2. Introduce a new struct, which holds the bidirectional stream. This new type will be returned by the accept method. The new type has a public function to await the request headers and return the Request with the stream. As the accept method does at the moment.

I would prefer the second option, because this is a low level crate and with this the user has more control. Also the number of maximal concurrent steams is managed by the quic layer. So no need to hold this information in h3.

https://www.rfc-editor.org/rfc/rfc9114#name-streams

In contrast to HTTP/2, stream concurrency in HTTP/3 is managed by QUIC. QUIC considers a stream closed when all data has been received and sent data has been acknowledged by the peer. HTTP/2 considers a stream closed when the frame containing the END_STREAM bit has been committed to the transport. As a result, the stream for an equivalent exchange could remain "active" for a longer period of time. HTTP/3 servers might choose to permit a larger number of concurrent client-initiated bidirectional streams to achieve equivalent concurrency to HTTP/2, depending on the expected usage patterns.

What do you think?

[seanmonstar]

I think it'd probably be best to tackle that in a follow-up PR. Good work!

[Ruben2424]

I can do it in a "follow-up" PR. But i probably will do the "follow-up" first because this PR will get easier with that problem fixed.

[Ruben2424]

I think it'd probably be best to tackle that in a follow-up PR. Good work!

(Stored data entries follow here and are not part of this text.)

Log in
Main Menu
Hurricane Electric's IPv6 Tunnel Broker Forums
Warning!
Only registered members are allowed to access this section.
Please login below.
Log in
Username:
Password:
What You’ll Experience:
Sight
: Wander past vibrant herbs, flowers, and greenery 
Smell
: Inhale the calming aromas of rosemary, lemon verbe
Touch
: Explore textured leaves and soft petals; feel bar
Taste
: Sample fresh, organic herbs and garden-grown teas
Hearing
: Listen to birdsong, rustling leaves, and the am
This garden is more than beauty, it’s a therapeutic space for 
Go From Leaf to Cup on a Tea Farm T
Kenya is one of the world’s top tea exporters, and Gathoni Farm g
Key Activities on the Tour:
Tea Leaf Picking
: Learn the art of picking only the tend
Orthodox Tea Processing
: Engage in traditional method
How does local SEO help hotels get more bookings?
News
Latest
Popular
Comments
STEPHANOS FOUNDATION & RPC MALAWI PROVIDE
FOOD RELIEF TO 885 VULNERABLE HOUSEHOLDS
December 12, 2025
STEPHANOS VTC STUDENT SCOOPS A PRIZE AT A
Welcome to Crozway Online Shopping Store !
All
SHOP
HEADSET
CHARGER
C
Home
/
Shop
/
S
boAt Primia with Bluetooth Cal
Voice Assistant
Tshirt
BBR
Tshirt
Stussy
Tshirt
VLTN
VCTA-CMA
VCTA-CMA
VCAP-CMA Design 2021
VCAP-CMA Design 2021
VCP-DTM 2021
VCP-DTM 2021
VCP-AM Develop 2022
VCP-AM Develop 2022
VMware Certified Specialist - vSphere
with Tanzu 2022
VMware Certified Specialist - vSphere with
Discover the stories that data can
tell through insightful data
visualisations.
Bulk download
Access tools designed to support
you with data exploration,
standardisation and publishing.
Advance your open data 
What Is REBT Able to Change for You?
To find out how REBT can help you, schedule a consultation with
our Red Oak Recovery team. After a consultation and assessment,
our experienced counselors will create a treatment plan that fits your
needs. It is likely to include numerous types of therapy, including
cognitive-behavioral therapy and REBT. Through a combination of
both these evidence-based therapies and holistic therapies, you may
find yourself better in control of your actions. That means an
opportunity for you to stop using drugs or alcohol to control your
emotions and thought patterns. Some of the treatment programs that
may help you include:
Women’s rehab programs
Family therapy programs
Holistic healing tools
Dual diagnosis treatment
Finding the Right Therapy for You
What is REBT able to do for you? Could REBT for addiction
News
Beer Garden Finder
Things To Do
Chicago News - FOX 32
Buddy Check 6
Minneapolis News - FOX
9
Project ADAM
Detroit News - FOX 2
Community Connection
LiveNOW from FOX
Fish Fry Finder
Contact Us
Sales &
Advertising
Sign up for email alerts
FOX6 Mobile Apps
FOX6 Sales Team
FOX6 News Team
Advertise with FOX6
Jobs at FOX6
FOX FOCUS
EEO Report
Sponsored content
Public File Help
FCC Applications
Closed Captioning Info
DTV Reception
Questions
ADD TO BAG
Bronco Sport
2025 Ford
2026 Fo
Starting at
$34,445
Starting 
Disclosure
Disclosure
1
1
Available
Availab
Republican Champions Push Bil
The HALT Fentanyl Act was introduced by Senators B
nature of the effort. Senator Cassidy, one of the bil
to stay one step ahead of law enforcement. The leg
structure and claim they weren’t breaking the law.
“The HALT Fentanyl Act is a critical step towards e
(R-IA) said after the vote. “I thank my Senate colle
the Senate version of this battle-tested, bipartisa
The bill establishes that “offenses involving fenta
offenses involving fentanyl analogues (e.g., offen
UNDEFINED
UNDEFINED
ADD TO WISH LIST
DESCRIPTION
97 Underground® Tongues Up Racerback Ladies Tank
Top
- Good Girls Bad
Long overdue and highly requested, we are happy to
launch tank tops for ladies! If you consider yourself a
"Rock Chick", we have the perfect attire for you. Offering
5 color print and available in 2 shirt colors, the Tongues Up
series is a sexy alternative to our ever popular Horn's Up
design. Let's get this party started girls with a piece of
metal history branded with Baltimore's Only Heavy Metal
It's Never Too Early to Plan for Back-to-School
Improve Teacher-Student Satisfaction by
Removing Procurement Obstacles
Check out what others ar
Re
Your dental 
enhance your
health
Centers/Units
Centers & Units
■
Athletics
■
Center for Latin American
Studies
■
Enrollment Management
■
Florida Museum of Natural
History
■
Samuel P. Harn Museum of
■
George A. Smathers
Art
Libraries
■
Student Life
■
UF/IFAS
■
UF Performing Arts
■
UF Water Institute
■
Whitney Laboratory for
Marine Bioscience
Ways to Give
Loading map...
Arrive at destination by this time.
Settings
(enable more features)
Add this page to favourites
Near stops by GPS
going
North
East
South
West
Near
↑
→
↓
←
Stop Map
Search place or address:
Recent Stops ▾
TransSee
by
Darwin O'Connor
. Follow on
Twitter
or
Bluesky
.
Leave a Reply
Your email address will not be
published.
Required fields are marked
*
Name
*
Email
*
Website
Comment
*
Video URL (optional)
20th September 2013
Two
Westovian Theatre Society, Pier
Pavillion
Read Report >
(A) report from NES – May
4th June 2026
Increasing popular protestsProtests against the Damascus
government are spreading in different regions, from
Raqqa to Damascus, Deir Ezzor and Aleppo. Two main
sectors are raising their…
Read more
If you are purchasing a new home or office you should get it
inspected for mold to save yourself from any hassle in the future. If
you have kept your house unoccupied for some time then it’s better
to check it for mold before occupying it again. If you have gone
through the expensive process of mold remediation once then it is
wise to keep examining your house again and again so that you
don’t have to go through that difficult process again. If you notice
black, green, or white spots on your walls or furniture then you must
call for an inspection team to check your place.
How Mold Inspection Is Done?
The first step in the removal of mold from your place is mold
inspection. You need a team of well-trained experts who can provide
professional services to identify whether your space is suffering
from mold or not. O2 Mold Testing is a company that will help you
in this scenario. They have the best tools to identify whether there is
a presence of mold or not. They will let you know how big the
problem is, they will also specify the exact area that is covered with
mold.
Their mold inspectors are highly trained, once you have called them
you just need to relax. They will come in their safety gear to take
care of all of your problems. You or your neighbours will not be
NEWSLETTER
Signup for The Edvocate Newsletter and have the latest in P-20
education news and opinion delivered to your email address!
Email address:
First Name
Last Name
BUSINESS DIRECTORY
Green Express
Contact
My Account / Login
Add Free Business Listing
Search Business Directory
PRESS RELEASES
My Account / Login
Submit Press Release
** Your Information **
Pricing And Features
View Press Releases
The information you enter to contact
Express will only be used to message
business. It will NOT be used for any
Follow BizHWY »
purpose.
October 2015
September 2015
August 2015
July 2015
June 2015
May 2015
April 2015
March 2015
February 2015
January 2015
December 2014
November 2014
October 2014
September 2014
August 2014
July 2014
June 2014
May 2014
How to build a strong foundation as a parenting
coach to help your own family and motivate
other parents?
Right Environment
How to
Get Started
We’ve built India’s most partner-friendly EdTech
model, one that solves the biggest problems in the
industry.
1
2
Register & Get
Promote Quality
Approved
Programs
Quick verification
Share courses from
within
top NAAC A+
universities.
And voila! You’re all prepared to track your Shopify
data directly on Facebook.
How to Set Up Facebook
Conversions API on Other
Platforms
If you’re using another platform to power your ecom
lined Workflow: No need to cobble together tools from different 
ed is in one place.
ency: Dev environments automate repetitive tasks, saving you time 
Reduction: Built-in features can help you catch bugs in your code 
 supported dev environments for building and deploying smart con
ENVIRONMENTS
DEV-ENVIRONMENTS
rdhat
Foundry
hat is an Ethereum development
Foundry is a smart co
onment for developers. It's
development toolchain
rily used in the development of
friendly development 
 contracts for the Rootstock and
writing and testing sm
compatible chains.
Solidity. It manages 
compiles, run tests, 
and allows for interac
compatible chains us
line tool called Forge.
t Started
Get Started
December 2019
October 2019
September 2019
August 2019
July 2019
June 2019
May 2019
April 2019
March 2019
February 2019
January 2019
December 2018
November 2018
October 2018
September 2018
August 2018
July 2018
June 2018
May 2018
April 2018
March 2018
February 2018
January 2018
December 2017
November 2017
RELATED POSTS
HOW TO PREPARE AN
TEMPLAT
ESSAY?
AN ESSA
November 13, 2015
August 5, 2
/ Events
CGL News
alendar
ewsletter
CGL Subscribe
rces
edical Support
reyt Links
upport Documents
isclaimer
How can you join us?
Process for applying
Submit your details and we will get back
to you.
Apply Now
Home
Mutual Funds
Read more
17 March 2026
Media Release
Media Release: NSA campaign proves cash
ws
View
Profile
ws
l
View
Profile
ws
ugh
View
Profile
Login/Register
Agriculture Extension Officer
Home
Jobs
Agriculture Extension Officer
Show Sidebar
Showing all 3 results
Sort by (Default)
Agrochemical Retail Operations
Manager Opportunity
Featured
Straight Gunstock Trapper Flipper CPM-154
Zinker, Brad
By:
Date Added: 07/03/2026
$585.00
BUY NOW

I noticed, that I need to address this here, because I need changes already made in this PR. And to continue this PR I need this fixed.
I hope it will not become to difficult to review.

[seanmonstar]

No problem, let me know when you think it's ready and I'll give it a review!

[Ruben2424]

I think I am almost done with this PR. I left a summary in the first comment and a list of open todos.

[Ruben2424]

No problem, let me know when you think it's ready and I'll give it a review!

@seanmonstar I think this PR is ready for a first review. Let me know what you think. I summarized the changes in the initial PR description (see above).